To which, Susan jokingly responded: "This Bruno was very special to her as well by the sounds of things."
She then proceeded to explain who she thought the jewellery could be from.
"There was an Italian jeweller who was working in the 60s called Bruno Martinazzi and he had been born in Turin and also developed his skill as a goldsmith whilst he was out there as well.
"He was quite a philosophical man and really enjoyed looking at what the world had to offer and how you could interpret that into pieces of very sculptural jewellery, almost on the lines of Salvador Dali and people like that.”
She then asked the man if his late aunt was interested in arts or antiques, just like the jeweller.
The man said: "Yes, she studied art and she was an art and textile lecturer in Sheffield and Manchester.
"In the 60s, she was a great activist in LGBT rights and CND and the like, she was very active."
Susan said this could possibly be the reason both of them shared a lot of the same interests and that they got on so well.
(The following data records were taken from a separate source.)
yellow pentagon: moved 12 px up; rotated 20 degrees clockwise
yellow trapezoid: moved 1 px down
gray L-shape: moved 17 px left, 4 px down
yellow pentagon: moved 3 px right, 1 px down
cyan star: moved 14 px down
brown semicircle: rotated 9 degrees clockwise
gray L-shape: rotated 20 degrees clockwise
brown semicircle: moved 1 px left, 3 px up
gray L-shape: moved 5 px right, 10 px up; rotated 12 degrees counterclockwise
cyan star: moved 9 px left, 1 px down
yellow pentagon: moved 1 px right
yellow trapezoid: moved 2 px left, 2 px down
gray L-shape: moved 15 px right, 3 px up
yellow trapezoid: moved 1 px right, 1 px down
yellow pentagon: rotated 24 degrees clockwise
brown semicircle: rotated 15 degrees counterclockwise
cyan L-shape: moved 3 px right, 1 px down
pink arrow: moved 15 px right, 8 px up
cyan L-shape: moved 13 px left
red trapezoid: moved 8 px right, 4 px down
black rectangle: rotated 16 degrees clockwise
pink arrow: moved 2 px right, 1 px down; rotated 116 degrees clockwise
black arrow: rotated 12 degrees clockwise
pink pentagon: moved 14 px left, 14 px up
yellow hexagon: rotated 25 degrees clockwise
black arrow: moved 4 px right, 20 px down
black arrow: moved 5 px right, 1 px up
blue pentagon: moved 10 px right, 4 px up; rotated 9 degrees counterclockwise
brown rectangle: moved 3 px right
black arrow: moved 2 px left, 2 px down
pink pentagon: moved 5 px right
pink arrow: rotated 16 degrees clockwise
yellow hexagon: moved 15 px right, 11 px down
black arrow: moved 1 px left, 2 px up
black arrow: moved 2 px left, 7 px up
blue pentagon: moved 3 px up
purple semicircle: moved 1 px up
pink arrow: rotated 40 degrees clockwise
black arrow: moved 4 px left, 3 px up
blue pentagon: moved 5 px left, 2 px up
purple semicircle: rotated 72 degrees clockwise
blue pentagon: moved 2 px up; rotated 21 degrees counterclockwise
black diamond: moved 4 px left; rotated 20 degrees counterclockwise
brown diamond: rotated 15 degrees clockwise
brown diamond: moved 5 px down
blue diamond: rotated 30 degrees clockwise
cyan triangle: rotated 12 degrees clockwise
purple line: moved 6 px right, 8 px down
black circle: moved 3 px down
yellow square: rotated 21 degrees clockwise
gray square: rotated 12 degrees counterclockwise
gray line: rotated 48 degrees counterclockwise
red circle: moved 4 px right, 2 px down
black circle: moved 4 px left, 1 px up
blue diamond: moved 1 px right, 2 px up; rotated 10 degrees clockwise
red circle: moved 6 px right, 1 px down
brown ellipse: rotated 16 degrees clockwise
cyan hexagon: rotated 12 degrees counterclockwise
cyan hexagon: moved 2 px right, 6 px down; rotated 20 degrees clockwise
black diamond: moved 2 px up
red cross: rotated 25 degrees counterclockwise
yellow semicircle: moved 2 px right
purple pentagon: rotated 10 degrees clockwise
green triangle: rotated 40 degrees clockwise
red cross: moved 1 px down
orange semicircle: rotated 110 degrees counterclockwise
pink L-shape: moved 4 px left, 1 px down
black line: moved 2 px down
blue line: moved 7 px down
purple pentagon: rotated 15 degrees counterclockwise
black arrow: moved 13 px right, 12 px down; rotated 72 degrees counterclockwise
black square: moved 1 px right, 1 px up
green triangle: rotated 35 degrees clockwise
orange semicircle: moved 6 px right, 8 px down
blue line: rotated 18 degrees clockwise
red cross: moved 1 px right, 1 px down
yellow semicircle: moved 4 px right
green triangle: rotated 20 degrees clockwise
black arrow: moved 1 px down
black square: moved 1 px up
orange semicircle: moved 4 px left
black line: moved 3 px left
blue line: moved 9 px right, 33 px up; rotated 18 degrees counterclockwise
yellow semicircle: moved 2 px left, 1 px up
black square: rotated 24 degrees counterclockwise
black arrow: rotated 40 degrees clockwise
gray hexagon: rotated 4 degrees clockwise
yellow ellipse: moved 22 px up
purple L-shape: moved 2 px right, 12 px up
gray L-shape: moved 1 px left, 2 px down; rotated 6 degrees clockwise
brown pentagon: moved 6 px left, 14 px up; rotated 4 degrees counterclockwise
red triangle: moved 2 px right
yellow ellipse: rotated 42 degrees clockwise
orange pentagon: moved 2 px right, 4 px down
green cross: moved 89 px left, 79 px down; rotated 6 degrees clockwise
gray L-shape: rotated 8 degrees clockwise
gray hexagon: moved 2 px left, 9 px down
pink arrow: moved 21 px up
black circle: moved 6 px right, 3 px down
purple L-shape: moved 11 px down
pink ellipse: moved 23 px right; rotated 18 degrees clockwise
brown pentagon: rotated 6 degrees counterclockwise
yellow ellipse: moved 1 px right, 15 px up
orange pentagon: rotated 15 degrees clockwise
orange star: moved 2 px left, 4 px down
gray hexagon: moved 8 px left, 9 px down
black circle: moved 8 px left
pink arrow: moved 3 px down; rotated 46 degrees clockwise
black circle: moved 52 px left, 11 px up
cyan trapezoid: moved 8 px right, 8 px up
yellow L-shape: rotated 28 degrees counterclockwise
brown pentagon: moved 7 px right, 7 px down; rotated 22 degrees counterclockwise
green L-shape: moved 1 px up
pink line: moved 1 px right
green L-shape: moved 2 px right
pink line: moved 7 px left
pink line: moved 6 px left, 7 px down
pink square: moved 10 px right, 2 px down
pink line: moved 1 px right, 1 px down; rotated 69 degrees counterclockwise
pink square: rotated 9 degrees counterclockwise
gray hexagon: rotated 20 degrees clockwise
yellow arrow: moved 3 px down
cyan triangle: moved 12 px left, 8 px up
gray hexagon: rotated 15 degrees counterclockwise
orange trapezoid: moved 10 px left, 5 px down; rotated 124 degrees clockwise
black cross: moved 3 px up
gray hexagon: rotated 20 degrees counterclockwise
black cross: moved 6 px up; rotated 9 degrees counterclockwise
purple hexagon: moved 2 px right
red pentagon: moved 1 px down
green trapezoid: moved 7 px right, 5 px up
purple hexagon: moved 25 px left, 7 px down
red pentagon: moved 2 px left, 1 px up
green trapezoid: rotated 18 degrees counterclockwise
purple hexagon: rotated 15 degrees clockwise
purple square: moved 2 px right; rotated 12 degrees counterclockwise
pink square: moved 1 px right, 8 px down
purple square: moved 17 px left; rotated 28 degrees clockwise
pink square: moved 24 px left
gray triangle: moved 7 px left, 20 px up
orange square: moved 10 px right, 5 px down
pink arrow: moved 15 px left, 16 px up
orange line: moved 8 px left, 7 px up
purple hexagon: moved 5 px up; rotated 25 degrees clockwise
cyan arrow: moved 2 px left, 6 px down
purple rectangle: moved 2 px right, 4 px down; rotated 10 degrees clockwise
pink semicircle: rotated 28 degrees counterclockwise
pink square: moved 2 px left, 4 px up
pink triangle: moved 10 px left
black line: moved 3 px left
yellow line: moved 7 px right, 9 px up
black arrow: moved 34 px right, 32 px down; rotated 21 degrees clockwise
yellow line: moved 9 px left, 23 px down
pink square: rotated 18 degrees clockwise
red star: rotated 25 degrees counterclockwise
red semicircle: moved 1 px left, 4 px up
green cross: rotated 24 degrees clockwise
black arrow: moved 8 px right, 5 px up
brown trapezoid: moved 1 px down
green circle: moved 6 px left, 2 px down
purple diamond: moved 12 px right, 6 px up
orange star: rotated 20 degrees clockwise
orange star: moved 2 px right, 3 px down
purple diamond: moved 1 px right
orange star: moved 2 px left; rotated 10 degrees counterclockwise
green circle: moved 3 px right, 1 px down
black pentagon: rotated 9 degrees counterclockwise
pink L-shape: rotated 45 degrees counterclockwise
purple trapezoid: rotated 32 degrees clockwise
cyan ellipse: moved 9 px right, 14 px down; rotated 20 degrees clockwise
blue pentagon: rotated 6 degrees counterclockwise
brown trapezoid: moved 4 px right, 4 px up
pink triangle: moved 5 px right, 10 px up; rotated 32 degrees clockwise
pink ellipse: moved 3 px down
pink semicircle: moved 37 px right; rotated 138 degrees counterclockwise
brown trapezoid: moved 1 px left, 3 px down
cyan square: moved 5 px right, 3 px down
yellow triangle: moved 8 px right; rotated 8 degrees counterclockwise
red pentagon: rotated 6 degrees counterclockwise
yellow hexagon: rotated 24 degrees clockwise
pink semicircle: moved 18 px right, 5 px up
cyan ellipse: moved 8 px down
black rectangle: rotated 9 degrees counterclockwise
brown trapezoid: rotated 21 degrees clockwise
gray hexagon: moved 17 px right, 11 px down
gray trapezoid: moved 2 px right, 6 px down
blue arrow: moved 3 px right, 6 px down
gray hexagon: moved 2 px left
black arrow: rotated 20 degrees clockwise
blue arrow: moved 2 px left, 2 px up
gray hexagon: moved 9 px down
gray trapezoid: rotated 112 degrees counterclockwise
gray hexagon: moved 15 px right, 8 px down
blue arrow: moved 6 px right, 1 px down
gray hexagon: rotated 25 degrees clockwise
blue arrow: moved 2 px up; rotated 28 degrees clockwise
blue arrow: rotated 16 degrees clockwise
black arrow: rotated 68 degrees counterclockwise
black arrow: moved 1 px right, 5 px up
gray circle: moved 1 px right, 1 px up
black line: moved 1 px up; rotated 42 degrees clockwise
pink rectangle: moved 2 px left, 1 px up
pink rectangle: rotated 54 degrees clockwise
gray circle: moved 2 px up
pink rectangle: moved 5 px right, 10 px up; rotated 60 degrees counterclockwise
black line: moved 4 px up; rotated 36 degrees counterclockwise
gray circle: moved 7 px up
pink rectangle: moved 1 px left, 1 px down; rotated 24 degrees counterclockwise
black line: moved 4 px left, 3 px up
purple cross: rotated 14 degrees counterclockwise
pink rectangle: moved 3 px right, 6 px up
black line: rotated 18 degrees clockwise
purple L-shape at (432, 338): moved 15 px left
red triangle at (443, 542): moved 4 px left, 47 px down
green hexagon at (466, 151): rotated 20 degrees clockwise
She then went on to reveal the estimated value of the bracelet with an 18-carat gold with a continental mark on it and the brooch, complete with diamonds and pearls at the centre of the stone known as kunzite.
She said: "Value wise, they're both very, very different. The bracelet is highly fashionable at the moment.
"If it did come up for auction, I'd expect a value of £1,800 to 2,000. As regards the brooch, I'd imagine that it's an auction fetching between £4,000 and £6,000."
The man appeared stunned after learning the true value and could only utter "wow" in response before thanking her.
"It’s my pleasure. So, which one do you like now?" Sarah asked, laughing.